From early on, I had a wish to work with Ornette Coleman, iconoclastic composer, and one of the true High Priests of the saxophone. I’ll explain why.
Learning the craft of audio engineering sparked a thirst in me for all kinds of knowledge. Going on the road mixing bar bands at night gave a lot of free time in the afternoons for study. I began with basic text books on physics, electronics, sound engineering, and acoustics. Discovering wave propagation theory, how sound waves “interfere” both constructively and destructively with one another, gave some valuable clues for getting a better sound in the acoustically challenged clubs that I worked in.

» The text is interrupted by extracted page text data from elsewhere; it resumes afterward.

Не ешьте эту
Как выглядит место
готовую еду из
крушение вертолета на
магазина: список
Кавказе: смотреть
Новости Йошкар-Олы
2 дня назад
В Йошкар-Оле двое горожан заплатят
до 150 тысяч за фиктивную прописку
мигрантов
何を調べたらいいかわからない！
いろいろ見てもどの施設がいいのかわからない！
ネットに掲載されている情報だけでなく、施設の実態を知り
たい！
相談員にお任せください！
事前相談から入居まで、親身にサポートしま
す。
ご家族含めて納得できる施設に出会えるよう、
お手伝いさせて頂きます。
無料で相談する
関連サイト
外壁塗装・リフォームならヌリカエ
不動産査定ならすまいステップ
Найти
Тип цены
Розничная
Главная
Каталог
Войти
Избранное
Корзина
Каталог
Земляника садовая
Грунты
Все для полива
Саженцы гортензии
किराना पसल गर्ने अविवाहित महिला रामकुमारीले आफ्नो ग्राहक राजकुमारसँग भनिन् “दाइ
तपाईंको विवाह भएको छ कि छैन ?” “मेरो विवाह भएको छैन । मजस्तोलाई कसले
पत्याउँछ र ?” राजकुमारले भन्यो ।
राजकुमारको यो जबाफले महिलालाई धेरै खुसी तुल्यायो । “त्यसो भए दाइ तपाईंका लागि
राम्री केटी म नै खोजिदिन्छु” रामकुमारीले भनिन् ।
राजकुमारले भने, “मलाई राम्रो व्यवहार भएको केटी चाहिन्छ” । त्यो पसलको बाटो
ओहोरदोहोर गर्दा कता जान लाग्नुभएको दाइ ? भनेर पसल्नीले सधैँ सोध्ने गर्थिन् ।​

For some reason, the study of basic geometry and other apparently unrelated subjects like quantum physics, psychology, philosophy, and mathematics became important to me. I checked out loads of books from the library whenever we were home. To instill a sense of discipline, purpose and form, I outlined a course of study which I called Space-Time University.

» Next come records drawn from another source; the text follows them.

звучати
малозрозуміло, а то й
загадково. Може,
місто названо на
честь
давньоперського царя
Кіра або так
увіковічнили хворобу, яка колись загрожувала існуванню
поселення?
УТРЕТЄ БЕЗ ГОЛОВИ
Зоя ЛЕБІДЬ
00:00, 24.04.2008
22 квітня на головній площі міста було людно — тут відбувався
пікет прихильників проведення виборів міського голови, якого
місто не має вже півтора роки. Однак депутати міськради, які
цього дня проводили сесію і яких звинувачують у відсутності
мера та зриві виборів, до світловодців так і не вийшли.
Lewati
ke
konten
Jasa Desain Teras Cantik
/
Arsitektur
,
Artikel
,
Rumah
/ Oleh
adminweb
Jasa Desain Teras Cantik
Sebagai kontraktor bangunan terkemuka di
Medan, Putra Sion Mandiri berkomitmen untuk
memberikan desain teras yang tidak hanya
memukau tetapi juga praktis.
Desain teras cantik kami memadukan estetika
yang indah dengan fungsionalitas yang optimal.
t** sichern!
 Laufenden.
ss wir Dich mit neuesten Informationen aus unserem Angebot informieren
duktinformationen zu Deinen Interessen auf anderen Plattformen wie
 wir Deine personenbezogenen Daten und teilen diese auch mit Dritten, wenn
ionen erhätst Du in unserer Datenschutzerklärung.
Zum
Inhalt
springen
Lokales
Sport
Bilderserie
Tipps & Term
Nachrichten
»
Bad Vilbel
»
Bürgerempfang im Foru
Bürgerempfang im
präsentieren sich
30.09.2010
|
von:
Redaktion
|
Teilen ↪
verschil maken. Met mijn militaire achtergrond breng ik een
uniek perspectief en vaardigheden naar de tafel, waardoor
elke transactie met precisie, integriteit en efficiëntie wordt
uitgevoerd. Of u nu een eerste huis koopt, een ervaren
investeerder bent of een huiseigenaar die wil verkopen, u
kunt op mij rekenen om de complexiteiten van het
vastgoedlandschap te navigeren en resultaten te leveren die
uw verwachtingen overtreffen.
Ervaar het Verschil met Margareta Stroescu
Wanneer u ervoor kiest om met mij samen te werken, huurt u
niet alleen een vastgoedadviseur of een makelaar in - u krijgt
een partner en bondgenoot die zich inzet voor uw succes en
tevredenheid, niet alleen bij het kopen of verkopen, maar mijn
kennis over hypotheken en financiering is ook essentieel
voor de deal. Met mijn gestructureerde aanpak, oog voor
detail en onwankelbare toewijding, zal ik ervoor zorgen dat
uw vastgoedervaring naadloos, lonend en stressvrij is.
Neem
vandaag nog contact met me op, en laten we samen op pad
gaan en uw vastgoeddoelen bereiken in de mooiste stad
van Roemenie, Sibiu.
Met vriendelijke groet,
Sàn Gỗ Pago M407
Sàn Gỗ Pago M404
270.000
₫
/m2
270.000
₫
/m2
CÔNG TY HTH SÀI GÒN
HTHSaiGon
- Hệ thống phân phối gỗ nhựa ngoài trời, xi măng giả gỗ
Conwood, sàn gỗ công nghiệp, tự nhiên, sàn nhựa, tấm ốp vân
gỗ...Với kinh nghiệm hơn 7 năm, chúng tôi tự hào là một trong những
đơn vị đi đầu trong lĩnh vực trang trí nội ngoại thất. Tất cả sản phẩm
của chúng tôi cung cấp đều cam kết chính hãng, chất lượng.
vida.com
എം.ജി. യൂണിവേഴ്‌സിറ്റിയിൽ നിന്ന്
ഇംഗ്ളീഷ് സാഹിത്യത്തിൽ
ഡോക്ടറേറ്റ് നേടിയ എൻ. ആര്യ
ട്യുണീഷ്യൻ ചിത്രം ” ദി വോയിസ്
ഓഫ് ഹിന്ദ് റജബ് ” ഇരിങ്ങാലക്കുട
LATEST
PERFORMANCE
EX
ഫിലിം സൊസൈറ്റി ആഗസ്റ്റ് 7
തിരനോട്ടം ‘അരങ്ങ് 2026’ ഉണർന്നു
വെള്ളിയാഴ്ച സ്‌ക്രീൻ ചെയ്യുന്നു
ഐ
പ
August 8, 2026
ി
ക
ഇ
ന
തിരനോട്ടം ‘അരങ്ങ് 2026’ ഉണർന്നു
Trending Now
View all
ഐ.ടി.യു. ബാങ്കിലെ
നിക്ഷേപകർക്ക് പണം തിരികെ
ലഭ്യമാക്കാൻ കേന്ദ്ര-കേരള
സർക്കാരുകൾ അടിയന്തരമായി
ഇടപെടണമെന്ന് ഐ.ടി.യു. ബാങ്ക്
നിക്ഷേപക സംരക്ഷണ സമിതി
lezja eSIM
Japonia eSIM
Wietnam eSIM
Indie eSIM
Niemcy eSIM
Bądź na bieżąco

I remember telling a friend at the time that I didn’t really know why I was studying geometry but that it seemed necessary to do so. Sure enough, I found out just a few weeks later.

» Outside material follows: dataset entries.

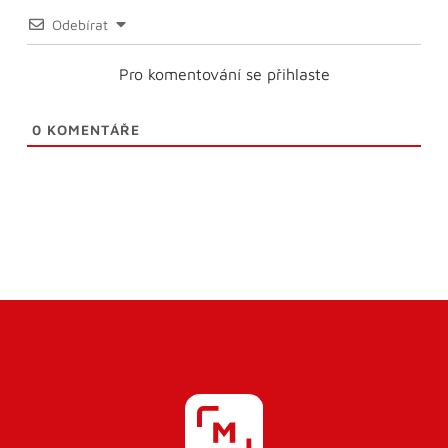
Odebírat
Pro komentování se přihlaste
0
KOMENTÁŘE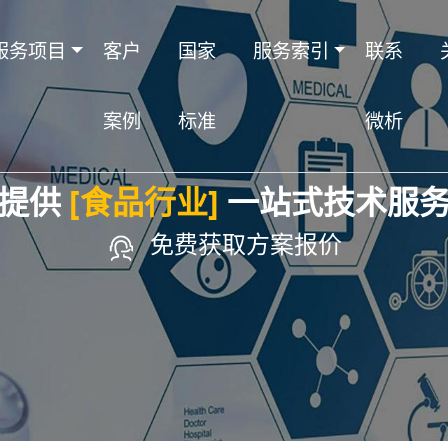
服务项目
客户
国家
服务索引
联系
案例
标准
微析
提供
[食品行业]
一站式技术服
免费获取方案报价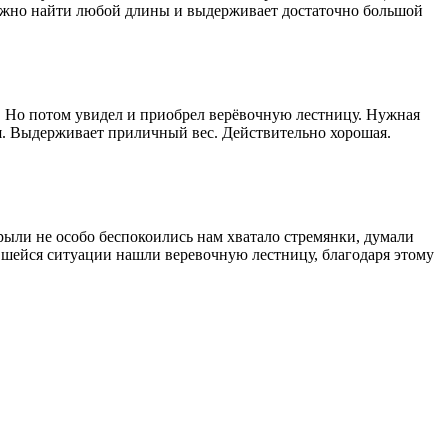
 Можно найти любой длины и выдерживает достаточно большой
но. Но потом увидел и приобрел верёвочную лестницу. Нужная
мя. Выдерживает приличный вес. Действительно хорошая.
 рыли не особо беспокоились нам хватало стремянки, думали
жившейся ситуации нашли веревочную лестницу, благодаря этому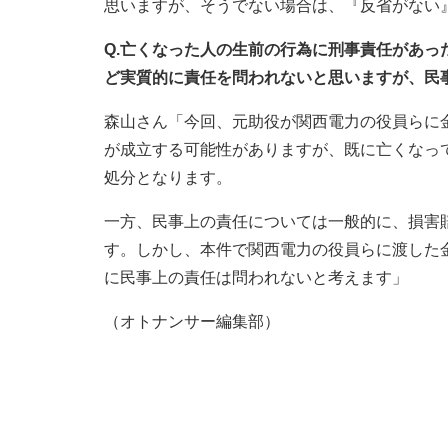
思いますが、そうでない場合は、『反省がない
Q.亡くなった人の生前の行為に刑事責任があ
ど実質的に責任を問われないと思いますが、民
森山さん「今回、元助役が関西電力の役員らに金
が成立する可能性がありますが、既に亡くなっ
処分となります。
一方、民事上の責任については一般的に、損害
す。しかし、本件で関西電力の役員らに渡した
に民事上の責任は問われないと考えます」
（オトナンサー編集部）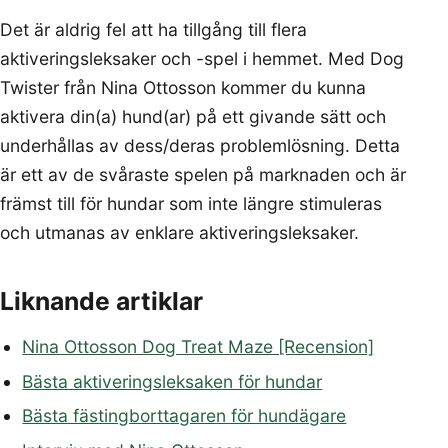
Det är aldrig fel att ha tillgång till flera
aktiveringsleksaker och -spel i hemmet. Med Dog
Twister från Nina Ottosson kommer du kunna
aktivera din(a) hund(ar) på ett givande sätt och
underhållas av dess/deras problemlösning. Detta
är ett av de svåraste spelen på marknaden och är
främst till för hundar som inte längre stimuleras
och utmanas av enklare aktiveringsleksaker.
Liknande artiklar
Nina Ottosson Dog Treat Maze [Recension]
Bästa aktiveringsleksaken för hundar
Bästa fästingborttagaren för hundägare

Robert Fripp, the renowned guitarist and erstwhile student of Gurdjieff, used to write a column in Musician magazine back in the ‘80’s. In one of them he talked about producing an album for The Roches. He wrote that while mixing it, he approached the sound field as a 3 dimensional matrix which could represent the music as geometric forms.
The width dimension in the mix is defined by the panorama postion, ie where the pan pot is set. Your frequency range represents the height dimension - low frequencies at the bottom, highs at the top. The depth dimension is determined by the dynamic range. The quieter sounds are further away, louder sounds more upfront. As an aside, this is one reason why over-compressed music sounds so flat, the dynamic range becomes severely reduced, (“squashed” as we say in the biz) so that the track ends up with little or no depth.
Discovering that sound has a definable geometry was like a light turning on for me. I began to realize that the sound field has it’s own architecture. I could approach mixing music as an aesthetic designer of space in the same way that a sculptor or architect would.
Some time later, I got into R. Buckminster Fuller’s energetic system of geometry called Synergetics which he claimed was far more practically applicable in the real world than our standard Euclidian geometry with its abstract axioms. I agree with Fuller about this, Synergetics seems several steps beyond and much more functional than regular geometry. I know that I was having a lot of strange dreams, reminiscent of tapping into alien Parallel Universes when I went on a retreat to study it.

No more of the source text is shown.